Regardless, there’s plenty of Russell’s Reserve 10-year to be found. I suppose that’s one thing to be thankful for in 2020. Let’s pour!

Russell’s Reserve 10-Year-Old Bourbon (2020) – 90-proof Kentucky straight bourbon whiskey – aged at least ten years – distilled and bottled by the Wild Turkey Distilling Company, Lawrenceburg, KY

Tasted neat in a Glencairn after a few minutes rest …

Color: copper

Nose: (woody & slightly herbal) toasted cherry-vanilla, creme brulee, fragrant oak, leather, orange peel, hints of sweet cedar & herbal spice

Taste: (silky, somewhat delicate) vanilla spice, salted caramel, leather, charred oak, brown sugar, nutmeg, honey, lemon-pepper, faint clove & cinnamon

Finish: medium; alternating waves of sweet & spice – peppered caramel, vanilla bean, cedar-esque oak, leather, cherry wood, holiday citrus

Overall: Look, there’s nothing here that screams exclusive or rare. I realize Russell’s Reserve 10-year bears bottle/design similarities to the stalwart enthusiast favorite, Russell’s Reserve Single Barrel, but that’s about it. Anyone hellbent on a “winner take all” flavor comparison between the two expressions is missing the forest for the trees. They’re altogether different bourbons by nature and design – in many instances servicing entirely different audiences. Nevertheless, the bourbon geek in me finds new things to love with Russell’s 10 year after year.

Perhaps I’m growing older and finding more of an appreciation for moderately proofed spirits. Or, maybe I’m just burned out sipping barrel-proof bruisers every other night. With Russell’s Reserve 10-year, I can have the complexity of a mature whiskey at an easily sippable 90 proof. Few affordable bourbons offer a comparable experience – the aforementioned Eagle Rare (if you can find it) and Bulleit 10-year (a bit more expensive) are two that instantly come to mind.
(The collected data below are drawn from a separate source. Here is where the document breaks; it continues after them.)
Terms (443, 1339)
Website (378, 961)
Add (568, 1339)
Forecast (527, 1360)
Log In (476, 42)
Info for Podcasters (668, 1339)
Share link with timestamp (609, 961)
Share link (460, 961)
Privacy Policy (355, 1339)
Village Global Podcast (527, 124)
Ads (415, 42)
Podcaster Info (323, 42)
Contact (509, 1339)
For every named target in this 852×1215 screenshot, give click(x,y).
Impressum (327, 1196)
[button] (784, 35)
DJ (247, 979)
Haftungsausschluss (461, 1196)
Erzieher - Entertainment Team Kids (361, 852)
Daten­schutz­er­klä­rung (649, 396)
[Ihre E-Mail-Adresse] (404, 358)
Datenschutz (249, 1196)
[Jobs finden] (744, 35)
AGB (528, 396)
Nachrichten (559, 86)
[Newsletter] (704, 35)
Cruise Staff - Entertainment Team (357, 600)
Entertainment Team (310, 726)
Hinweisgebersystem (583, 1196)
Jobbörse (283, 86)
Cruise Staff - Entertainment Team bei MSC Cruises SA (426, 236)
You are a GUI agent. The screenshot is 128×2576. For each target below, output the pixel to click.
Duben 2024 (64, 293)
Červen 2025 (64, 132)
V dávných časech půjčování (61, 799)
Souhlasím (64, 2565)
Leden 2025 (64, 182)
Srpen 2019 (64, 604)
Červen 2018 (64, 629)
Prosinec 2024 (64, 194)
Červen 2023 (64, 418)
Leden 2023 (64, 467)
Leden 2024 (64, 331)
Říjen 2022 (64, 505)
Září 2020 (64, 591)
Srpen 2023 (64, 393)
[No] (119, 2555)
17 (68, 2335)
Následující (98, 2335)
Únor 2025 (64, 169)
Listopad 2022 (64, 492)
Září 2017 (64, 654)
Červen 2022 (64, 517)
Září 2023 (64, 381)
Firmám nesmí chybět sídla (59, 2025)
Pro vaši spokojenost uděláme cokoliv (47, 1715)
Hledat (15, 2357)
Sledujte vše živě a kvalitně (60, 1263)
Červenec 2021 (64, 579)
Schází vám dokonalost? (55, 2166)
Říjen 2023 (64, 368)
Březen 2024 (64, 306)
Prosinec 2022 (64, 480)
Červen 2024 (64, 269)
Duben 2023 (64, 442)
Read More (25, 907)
As for 2020’s Russell’s Reserve 10-year, it’s unquestionably rock solid. Worth every damn penny and then some. Sure, one can always buy a handle of Wild Turkey 101 for the same price. But this isn’t Wild Turkey 101. Russell’s 10 is a subtly contemplative pour. You quickly decipher and admire the beauty of a Kentucky decade spent in oak – the cherry, leather, and woody spice. It’s all there, in short but tasteful form, and you won’t spend a fortune or hours of wasted time acquiring it.